After Mello's death in 1467, the title passed to Nuno Vaz de Castelo Branco, the king's chamberlain and son of Catarina Pessanha, who in turn passed it on to his own son Lopo Vaz de Castelo Branco, c. 1476. After the treason and assassination of Lopo Vaz de Castelo Branco, John II of Portugal handed the title to Pedro de Albuquerque in 1483. But Albuquerque himself fell into intrigues and was soon deprived of the position.

In 1485, John II gave the title of admiral to Lopo Vaz de Azevedo, a knight of the Order of Aviz (and a relative of the Pessanhas), and made it hereditary in the Azevedo family. That line having lost male issue by 1646, it was passed via female lines to D. Luís de Portugal, Count of Vimioso, and then after his death in 1660, it passed on by female line to the House of Castro (Counts of Resende).

Around 1373 (exact date uncertain), the King created the office of captain-major of the fleet (capitão-mor da frota), initially a complementary position, covering the command of the alto-bordo ('high-sided', or sail-powered) ships of the fleet, leaving the Admiral exclusively in charge of the oar-powered galleys. The first capitão-mor was Gonçalo Tenreiro. During the reign of John I of Portugal, Tenreiro was succeeded by Afonso Furtado de Mendonça (appointment date uncertain) and, in 1423, by Álvaro Vaz de Almada (Count of Avranches). The letter appointing Avranches designates a more extensive capitão-mor, covering the royal galleys and infringing on the traditional jurisdiction of the almirante-mor, thus suggesting that by this time, the title of almirante had become purely honorific, and the de facto high naval command had been absconded by the capitão-mor. However, the letter appointing Ruy de Mello da Cunha as 'admiral' in 1453 temporarily restored his authority, including the 'alto-bordo' ships. In 1460, the admiral was deprived of his jurisdiction over arraes (fishing boats), which were passed to local councils.

The title of 'Admiral' was made more specific with the establishment in 1502 of the Admiral of the Indies (Almirante das Indias), a second, separate Portuguese admiral title for the East Indies. Back in 1492, Christopher Columbus had been granted the ornate title of 'Admiral of the Ocean Sea' by the Catholic monarchs of Spain. Evidently, King Manuel I of Portugal felt that if the Spanish had an admiral sailing around, then Portuguese should have one too. So, in January 1502, just before the departure of the 4th India Armada, Manuel I bestowed upon the fleet captain Vasco da Gama the title of Almirante dos mares de Arabia, Persia, India e de todo o Oriente ("Admiral of the Seas of Arabia, Persia, India and all the Orient" - or 'Admiral of the Indies' for short).

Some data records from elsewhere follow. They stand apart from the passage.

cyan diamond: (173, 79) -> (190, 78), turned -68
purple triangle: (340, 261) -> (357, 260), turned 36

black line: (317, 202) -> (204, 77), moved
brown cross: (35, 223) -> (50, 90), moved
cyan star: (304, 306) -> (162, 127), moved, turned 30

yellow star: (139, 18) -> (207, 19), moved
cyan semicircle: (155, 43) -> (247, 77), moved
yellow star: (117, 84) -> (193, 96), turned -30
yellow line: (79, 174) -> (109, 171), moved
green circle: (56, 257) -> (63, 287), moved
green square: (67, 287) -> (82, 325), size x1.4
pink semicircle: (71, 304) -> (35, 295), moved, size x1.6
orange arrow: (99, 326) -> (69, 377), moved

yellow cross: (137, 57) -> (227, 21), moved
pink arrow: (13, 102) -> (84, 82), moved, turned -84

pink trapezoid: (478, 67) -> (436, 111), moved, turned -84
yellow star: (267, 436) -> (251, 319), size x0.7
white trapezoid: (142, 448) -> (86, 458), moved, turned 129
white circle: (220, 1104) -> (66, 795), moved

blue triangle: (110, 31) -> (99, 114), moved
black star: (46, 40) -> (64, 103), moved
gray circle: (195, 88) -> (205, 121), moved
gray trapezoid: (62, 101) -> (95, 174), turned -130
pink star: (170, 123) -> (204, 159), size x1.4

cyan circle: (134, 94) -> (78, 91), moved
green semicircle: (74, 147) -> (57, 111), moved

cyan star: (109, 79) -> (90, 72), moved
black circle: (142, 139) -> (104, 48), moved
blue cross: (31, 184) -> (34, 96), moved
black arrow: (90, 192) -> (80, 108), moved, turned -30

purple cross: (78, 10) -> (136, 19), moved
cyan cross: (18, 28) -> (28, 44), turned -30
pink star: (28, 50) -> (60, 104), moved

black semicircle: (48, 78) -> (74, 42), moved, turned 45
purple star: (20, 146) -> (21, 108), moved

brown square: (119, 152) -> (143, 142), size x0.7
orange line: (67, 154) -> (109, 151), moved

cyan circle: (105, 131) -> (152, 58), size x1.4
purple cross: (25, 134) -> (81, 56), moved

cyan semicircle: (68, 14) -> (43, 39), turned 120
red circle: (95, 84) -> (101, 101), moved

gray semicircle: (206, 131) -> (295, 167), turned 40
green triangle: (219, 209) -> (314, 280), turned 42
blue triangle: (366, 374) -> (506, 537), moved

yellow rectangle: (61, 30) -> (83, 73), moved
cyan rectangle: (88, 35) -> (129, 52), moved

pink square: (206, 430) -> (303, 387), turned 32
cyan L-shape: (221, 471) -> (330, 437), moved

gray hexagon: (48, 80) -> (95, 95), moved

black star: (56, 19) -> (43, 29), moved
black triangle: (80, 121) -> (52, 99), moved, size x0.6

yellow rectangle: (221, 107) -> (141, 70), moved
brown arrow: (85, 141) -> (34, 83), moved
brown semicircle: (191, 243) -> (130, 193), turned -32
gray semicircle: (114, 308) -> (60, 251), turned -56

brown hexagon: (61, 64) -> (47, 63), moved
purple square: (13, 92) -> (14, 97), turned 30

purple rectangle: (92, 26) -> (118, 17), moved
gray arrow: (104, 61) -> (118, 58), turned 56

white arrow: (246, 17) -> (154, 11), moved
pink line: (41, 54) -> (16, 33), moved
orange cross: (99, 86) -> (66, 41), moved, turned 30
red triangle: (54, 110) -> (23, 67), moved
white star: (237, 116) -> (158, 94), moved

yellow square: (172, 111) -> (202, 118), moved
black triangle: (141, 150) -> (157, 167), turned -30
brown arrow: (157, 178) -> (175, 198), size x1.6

The original 'Admiral' title became thereafter referred to narrowly as Admiral of the "Lusitanian Sea" (mar lusitano) (or simply, "Admiral of Portugal"). The Admiral of the Indies title remained hereditary with Gama's descendants, the Counts of Vidigueira.

==List of the Admirals of Portugal==

The following is the list of title-holders of the "Admiral of the Reign/Portugal/Lusitanian Sea":

1. Nuno Fernandes Cogominho (not normally counted in the admiral numbering).
2. Manuel Pessanha.
3. Carlos Pessanha.
4. Bartolomeu Pessanha.
5. Lançarote Pessanha.
6. D. João Afonso Telo, 6th Count of Barcelos.
7. Manuel (II) Pessanha.
8. Carlos (II) Pessanha.
9. D. Pedro de Menezes, 1st Count of Vila Real.
10. Lançarote da Cunha.
11. Rui de Mello da Cunha.
12. Nuno Vaz de Castelo Branco.
13. Lopo Vaz de Castelo Branco.
14. Pedro de Albuquerque.
15. Lopo Vaz de Azevedo.
16. António de Azevedo.
17. Lopo de Azevedo.
18. João de Azevedo.
19. D. João de Castro.
20. D. Francisco de Castro.
21. D. João José de Castro.
22. D. Luís Inocêncio de Castro.
23. D. António José de Castro, 1st Count of Resende.
24. D. José Luís de Castro, 2nd Count of Resende.
25. D. Luís Inocêncio Benedito de Castro, 3rd Count of Resende.
26. D. António Benedito de Castro, 4th Count of Resende.
27. D. Luís Manuel Benedito da Natividade de Castro Pamplona, 5th Count of Resende.
28. D. Manuel Benedito de Castro Pamplona, 6th Count of Resende.
29. D. António de Castro Pamplona, 7th Count of Resende.
30. D. João de Castro Pamplona, 8th Count of Resende.
31. D. Maria José de Castro Pamplona, 9th Countess of Resende.
32. D. Maria Benedita de Castro, 10th Countess of Resende.
33. D. João de Castro de Mendia, 11th Count of Resende.